Le choix du tandem vert-orange

Sur le plan de la colorimétrie, c’est une insulte. Sur le plan des idées politiques, c’est plutôt une bonne chose qu’ECOLO et le CDH soient capables de s’entendre. Les deux partis ont un positionnement qui va un peu plus loin que le clivage matérialiste auxquels se réduisent parfois les deux mastodontes PS et MR.

En ce sens, ils peuvent exploiter des convergences pour monter ensemble une vrai projet d’alternative politique aux niveaux régional et communautaire, pas simplement une oscillation du même balancier, un peu plus à gauche, un peu plus à droite.

Bien entendu, il faut rester modeste : tout d’abord, ceci n’est vrai qu’aux échelons fédérés de l’État et se heurtera nécessairement au fonctionnement de l’État fédéral où, malgré les invectives sévères, PS et MR continuent de gouverner ensemble. Ensuite, ECOLO et le CDH auront en toute hypothèse affaire à un parti plus volumineux que chacune des composantes de leur association (qui par essence est précaire).
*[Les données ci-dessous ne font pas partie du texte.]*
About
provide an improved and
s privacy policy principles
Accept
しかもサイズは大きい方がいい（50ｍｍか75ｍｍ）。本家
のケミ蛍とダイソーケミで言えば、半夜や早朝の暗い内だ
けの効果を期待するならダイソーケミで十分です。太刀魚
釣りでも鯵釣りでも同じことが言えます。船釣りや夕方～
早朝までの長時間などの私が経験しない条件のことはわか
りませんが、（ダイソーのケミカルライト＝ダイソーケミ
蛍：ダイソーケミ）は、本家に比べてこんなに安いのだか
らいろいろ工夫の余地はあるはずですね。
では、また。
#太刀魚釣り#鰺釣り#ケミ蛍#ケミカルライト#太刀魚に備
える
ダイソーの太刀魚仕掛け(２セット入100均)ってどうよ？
Reste donc l’alternative : la Jamaïquaine ou l’Olivier.

La première aura l’avantage d’inclure un MR qui joue le profil bas et la courbe rentrante et qui, numériquement, en impose moins que le PS. Cette option rendrait justice à Bruxelles. Pour autant, elle aurait l’inconvénient d’une forte incompatibilité de programmes (et, partant, d’électorat – ECOLO pourrait notamment perdre des plumes en s’alliant au MR). Nul n’ignore qu’ECOLO se positionne nettement à gauche et que la tendance marquée à gauche du CDH est actuellement prédominante au sein du parti.
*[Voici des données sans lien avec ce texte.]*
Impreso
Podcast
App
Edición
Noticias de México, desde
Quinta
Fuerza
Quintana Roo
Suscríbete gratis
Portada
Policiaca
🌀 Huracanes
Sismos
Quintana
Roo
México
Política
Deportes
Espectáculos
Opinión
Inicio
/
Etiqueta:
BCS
La seconde possibilité, l’Olivier, aurait l’avantage d’intégrer le premier parti wallon, le PS, rendant in finejustice au verdict de l’électeur. En outre, les convergences programmatiques seraient probablement plus aisées à établir. Cependant, ECOLO et CDH, forts de leur nouvelle alliance, se trouveraient dans une position délicate par rapport à un partenaire écrasant (numériquement, politiquement et administrativement), le PS, qui ne donne aucun signe de modestie, malgré son résultat en baisse très nette, lors du scrutin.

Alors, la conclusion?

Sur le plan stratégique, le choix du MR semble indubitablement plus intéressant pour l’alliance “orange-verte”, dans l’absolu. Sur le plan de la démocratie formelle (le verdict de l’électeur stricto sensu) et la convergence de programmes, le choix du PS comme troisième larron s’impose. Cette analyse sommaire ne livrera son dernier mot, cela dit, qu’en intégrant une multitude d’éléments de contexte qui feront pencher la balance dans un sens ou dans l’autre : les multiples affaires du PS et leur immodesties, les risques électoraux d’une alliance avec le MR, la composition du gouvernement fédéral, etc.